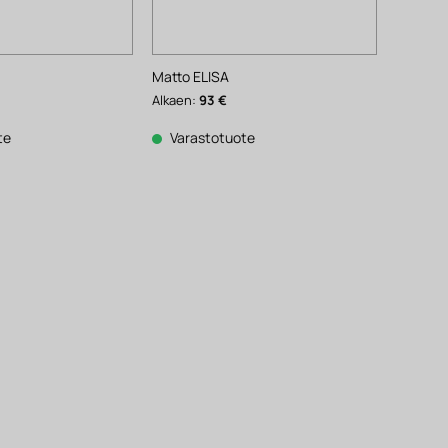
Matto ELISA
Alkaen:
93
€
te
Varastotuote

::::::

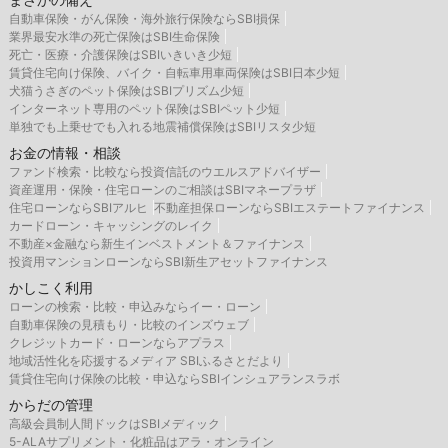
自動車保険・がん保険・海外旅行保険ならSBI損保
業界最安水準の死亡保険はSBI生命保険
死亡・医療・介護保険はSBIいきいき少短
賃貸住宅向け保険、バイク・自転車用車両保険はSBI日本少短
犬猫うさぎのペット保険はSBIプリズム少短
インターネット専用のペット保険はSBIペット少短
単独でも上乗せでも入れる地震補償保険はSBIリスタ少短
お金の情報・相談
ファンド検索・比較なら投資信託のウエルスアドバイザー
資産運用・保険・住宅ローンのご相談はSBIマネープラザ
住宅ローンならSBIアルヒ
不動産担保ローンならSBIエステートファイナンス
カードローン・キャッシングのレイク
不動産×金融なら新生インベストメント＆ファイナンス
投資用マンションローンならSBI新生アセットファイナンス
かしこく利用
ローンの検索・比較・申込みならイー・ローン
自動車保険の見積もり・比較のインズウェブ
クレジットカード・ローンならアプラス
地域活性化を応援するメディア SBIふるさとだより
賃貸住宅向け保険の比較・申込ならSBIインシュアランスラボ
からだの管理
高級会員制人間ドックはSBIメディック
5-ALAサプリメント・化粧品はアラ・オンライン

::::::

■ EXERCISE REQUIREMENTS
Could you restate word for word the lines above from the one containing "投資用マンションローンならSBI新生アセットファイナンス" through the one containing "5-ALAサプリメント・化粧品はアラ・オンライン", both included, and nothing else?

■ ANSWER SECTION
投資用マンションローンならSBI新生アセットファイナンス
かしこく利用
ローンの検索・比較・申込みならイー・ローン
自動車保険の見積もり・比較のインズウェブ
クレジットカード・ローンならアプラス
地域活性化を応援するメディア SBIふるさとだより
賃貸住宅向け保険の比較・申込ならSBIインシュアランスラボ
からだの管理
高級会員制人間ドックはSBIメディック
5-ALAサプリメント・化粧品はアラ・オンライン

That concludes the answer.